Not Told to Share, Russians Don't

THE entrance looks abandoned. The doors are battered and the tiles chipped off. The air smells of vodka. People bustle past, their shadows cast upon grafittied walls.

This could be nearly any of thousands of high-rise apartment buildings around Moscow - or almost anywhere in the former Soviet Union.

To visit the apartment of a working Russian physicist, a noted artist, or even a successful businessman, one must first enter a building that gives all the danger signals of the worst housing projects in Miami's Liberty City or Los Angeles's Watts.

But the signals are mostly wrong. Behind closed doors, many middle-class Russians lead orderly lives with VCRs and computers, while outside their doors lies no man's land.

Despite 70 years of Soviet collectivism - which glorified shared property and scorned the private - today's public spaces have been left in shambles in a rush to gain personal wealth.

A free-for-all rush to capitalism in Russia has eroded any lingering sense of keeping public space neat and clean.

The disheveled hallway, says Yevgeny Pronin, a professor at the Moscow Architectural Institute, ''is our inheritance. What's owned by everyone is owned by no one.''

''It's hostile,'' says Ted Liebman, an American architect working on a World Bank-funded program to develop more livable housing in Russia.

One reason public space is in such bad shape is that Russia is poor. Not far outside Moscow, housing still often lacks indoor plumbing of any kind.

But Russians also blame lazy and corrupt bureaucracies, the anonymity of high-rises, the Russian practice of pouring energy into their weekend dachas, and the Soviet custom of mixing social classes cheek by jowl.

The responsibility for public spaces belongs to municipal agencies. ''They just don't have money,'' says Sergei Sitar, deputy editor of Project Russia, an architectural magazine. Many officials seek bribes from residents for basic services. Several friends of Mr. Sitar have begun to clean the common areas outside their apartments themselves. But this ''rather heroic'' effort was difficult to sustain, he says.

One Russian woman recalls another in her building who decided to clean the hall and stairwell. Instead of nods of appreciation, the industrious woman drew derisive hoots from neighbors.

Part of the problem may lie in the practice, begun under Stalin, of putting families of all backgrounds together, sometimes forcing them to share a kitchen and bathroom. Only the elite escaped being lumped with the lumpen proletariat.

''So an accomplished musician would live with an old alcoholic,'' says Alexander Bevz, director of the Civil Society Foundation in Moscow. The habits and housekeeping of one would drive the other into whatever private space he could claim. The width of a hallway might represent a wide social chasm rather than an extension of personal space.

Prosperous ''new Russians'' still live next door to poor elderly people scratching out sustenance. Communal apartments still house unrelated families together. Often a new light bulb in the landing lasts only a day or two before someone grabs it.

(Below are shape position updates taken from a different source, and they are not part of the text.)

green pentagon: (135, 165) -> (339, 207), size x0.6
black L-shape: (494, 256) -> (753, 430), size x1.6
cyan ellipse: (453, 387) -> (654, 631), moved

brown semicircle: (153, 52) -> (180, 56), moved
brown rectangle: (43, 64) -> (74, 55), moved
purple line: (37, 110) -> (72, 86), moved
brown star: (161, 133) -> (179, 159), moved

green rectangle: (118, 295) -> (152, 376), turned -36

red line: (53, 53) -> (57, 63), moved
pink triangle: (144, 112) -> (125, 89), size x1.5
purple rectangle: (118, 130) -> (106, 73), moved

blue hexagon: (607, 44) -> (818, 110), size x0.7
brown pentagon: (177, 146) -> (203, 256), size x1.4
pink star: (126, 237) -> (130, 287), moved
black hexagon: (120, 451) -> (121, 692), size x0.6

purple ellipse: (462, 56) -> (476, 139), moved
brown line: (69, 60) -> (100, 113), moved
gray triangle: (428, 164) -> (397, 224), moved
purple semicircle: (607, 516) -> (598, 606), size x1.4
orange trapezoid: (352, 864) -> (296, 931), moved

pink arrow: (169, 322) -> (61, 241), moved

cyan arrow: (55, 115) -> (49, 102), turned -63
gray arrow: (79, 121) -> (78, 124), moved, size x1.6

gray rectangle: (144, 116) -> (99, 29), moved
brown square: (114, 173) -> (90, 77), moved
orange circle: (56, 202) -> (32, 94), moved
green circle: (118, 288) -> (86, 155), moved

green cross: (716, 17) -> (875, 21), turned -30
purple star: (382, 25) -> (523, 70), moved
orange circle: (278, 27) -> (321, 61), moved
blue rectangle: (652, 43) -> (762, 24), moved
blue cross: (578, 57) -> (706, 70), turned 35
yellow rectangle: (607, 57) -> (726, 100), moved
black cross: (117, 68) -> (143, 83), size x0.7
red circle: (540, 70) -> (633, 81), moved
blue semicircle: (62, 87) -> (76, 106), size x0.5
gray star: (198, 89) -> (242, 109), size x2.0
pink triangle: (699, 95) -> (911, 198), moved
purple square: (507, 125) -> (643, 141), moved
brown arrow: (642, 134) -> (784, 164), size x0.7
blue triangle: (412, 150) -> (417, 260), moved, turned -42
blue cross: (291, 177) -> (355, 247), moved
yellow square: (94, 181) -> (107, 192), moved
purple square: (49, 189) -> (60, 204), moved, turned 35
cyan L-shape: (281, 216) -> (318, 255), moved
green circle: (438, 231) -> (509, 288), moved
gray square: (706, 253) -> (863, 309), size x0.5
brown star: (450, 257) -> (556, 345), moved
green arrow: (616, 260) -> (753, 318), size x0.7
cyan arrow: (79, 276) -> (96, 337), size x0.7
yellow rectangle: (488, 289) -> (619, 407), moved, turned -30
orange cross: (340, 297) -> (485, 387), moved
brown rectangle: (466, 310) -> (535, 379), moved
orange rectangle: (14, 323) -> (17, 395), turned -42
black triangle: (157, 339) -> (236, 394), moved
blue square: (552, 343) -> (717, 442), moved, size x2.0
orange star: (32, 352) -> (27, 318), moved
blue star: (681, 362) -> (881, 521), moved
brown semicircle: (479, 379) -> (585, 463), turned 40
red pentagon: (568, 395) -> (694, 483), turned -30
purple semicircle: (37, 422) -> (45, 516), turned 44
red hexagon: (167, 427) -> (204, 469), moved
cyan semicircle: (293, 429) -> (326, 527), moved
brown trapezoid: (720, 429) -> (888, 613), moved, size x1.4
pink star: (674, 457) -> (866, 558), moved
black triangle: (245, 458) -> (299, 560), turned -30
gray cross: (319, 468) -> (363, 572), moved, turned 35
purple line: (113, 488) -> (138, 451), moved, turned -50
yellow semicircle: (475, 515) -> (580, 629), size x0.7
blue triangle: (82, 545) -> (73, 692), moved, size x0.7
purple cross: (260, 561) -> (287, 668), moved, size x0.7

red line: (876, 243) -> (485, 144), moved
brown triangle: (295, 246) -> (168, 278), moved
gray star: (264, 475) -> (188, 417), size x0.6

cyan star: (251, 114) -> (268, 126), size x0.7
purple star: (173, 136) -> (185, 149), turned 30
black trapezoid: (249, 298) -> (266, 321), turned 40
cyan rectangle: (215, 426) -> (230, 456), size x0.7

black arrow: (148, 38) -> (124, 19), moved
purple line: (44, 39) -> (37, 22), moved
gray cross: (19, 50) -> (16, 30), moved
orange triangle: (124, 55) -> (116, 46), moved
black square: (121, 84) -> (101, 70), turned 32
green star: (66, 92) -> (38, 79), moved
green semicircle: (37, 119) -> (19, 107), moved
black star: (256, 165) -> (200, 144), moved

The sheer number of people in one building - up to 1,000 - may contribute to the anonymity. On Professor Pronin's floor, five families in five apartments share one hallway. ''I don't know their names,'' he confesses.

Also, unlike Western apartment buildings that typically have a single entrance, most Russian buildings have as many as 12. These are much harder to monitor by a doorman or concierge.

And the closing of public toilets in Moscow a few years ago has caused what Mr. Bevz calls a ''really serious problem.''

In the 1960s and 1970s, many Russians began forming tenants' associations, a practice adapted from rural collectivism. But these are seldom active today. ''Most people don't want to get involved,'' says Bevz. ''They don't have the time and energy to fight battles.''

For many urban Russians, the apartment is just a place to eat and sleep during the week. Their hearts are in their dachas, where they spend weekends and grow vegetables in garden plots.

Wealthy Russians, who can afford it, now close their buildings' entryways to the public, install a security system, and hire a doorman. The idea of a single, grand entrance is also catching on.

Yet those steps may not solve the problem if vandalism is an inside job. When Mr. Pronin moved into a building for young families, graffiti appeared almost immediately and climbed the walls over the years as the children grew.